The event will include period merchants, food and crafts vendors and a narrative museum.

Artisans including soapmakers and blacksmiths will demonstrate arts and crafts of that time period. The re-enactment is produced and organized by the Dade Battlefield Society Inc., a volunteer and nonprofit organization.

The event takes place Saturday and Sunday at the Dade Battlefield Historic State Park, outside Bushnell off Highway 476, between Interstate 75 and U.S. 301. Admission is $6 for adults and $2 for children ages 6-12. Gates open at 9 a.m.; battle re-enactment takes place at 2 p.m. each day.

SAFETY HARBOR

City says it's legal, but nativity scene is out

A small nativity scene on the lawn at City Hall did not violate the separation of church and state, but that doesn't mean it's coming back this year, city officials said Wednesday.

Assistant City Attorney Todd Burbine said he and City Attorney Alan Zimmet studied case law and concluded that if the city is going to allow religious displays, the displays cannot promote one religion over another.

That wasn't the case with a donated nativity scene briefly on display in front of City Hall last week, Burbine said.

But because Hanukkah is over, the city removed two menorahs. And because the menorahs are down, the nativity scene will not go back out, city officials said.

CHATTANOOGA, TENN.

Former Pasco pilot, mother die in crash

Tennessee authorities Wednesday confirmed that a former Pasco County man and his mother died in the crash of a small plane.

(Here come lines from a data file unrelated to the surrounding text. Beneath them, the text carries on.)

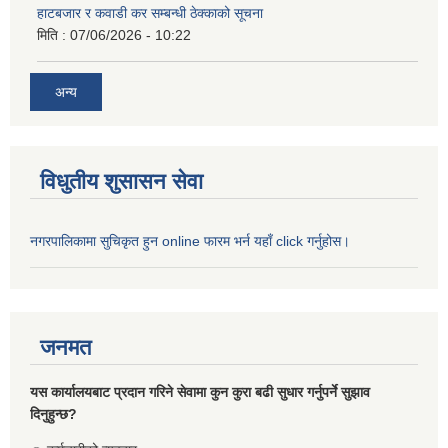
हाटबजार र कवाडी कर सम्बन्धी ठेक्काको सूचना
मिति :
07/06/2026 - 10:22
अन्य
विधुतीय शुसासन सेवा
नगरपालिकामा सुचिकृत हुन online फारम भर्न यहाँ click गर्नुहोस।
जनमत
यस कार्यालयबाट प्रदान गरिने सेवामा कुन कुरा बढी सुधार गर्नुपर्ने सुझाव
दिनुहुन्छ?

Mike Burlingham, 51, and his mother, Gertrude Rutter, 84, died when Burlingham's single-engine Rockwell Commander 114 crashed in Jasper, Tenn.

Burlingham's wife, Carol, and Thomas Ebel, 26, of Macatawa, Mich., were in critical condition at Erlanger Hospital in Chattanooga.

Until this year, Burlingham lived in New Port Richey's airport community of Hidden Lake.